Una pista russa per Falcone

Poco prima di essere assassinato, il magistrato arrivato al ministero della Giustizia si stava interessando alla formidabile massa di denaro giunto da Mosca ai partiti comunisti europei, tra cui quello italiano. Era una «finanza» invisibile che, a inizio anni Novanta, passava anche dalla mafia dell’Unione sovietica… Questo filone d’indagine però non è mai stato approfondito.


È stata Cosa nostra, certo. Ma vi stupireste se un giorno si scoprisse che a organizzare la strage di Capaci intervennero anche altri interessi criminali, che si affiancarono al desiderio di vendetta dei boss siciliani con un movente del tutto diverso? E che altre mani, rimaste nell’ombra, parteciparono all’attentato che il 23 maggio 1992 uccise Giovanni Falcone, sua moglie Francesca Morvillo e i tre agenti della scorta?

Da trent’anni, questa sarebbe la sconvolgente verità di cui è fermamente convinto Valentin Stepankov, il magistrato che nel dicembre 1991, al crollo dell’Unione sovietica, era divenuto il primo procuratore generale della nuova Federazione russa.
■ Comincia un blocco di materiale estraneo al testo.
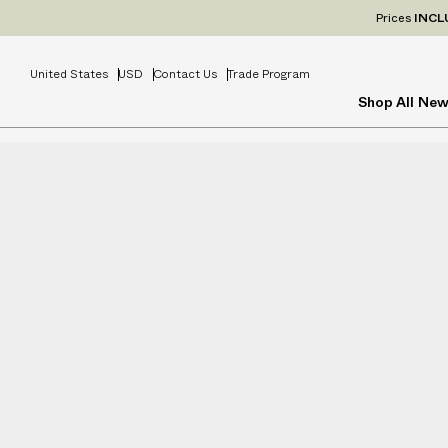
Prices
INCL
United States
USD
Contact Us
Trade Program
Shop All
New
Stepankov era stato incaricato dal presidente Boris Yeltsin d’indagare sui finanziamenti che negli ultimi 20 anni il Partito comunista dell’Urss aveva elargito ai 72 «partiti fratelli» d’Occidente. Il governo di Yeltsin, soprattutto, aveva scoperto che poco prima di cadere il regime sovietico aveva trasferito segretamente all’estero una formidabile massa di denaro: è innanzitutto su questo colossale «furto» contro il popolo russo che deve indagare Stepankov, se possibile per riportarne una parte in patria.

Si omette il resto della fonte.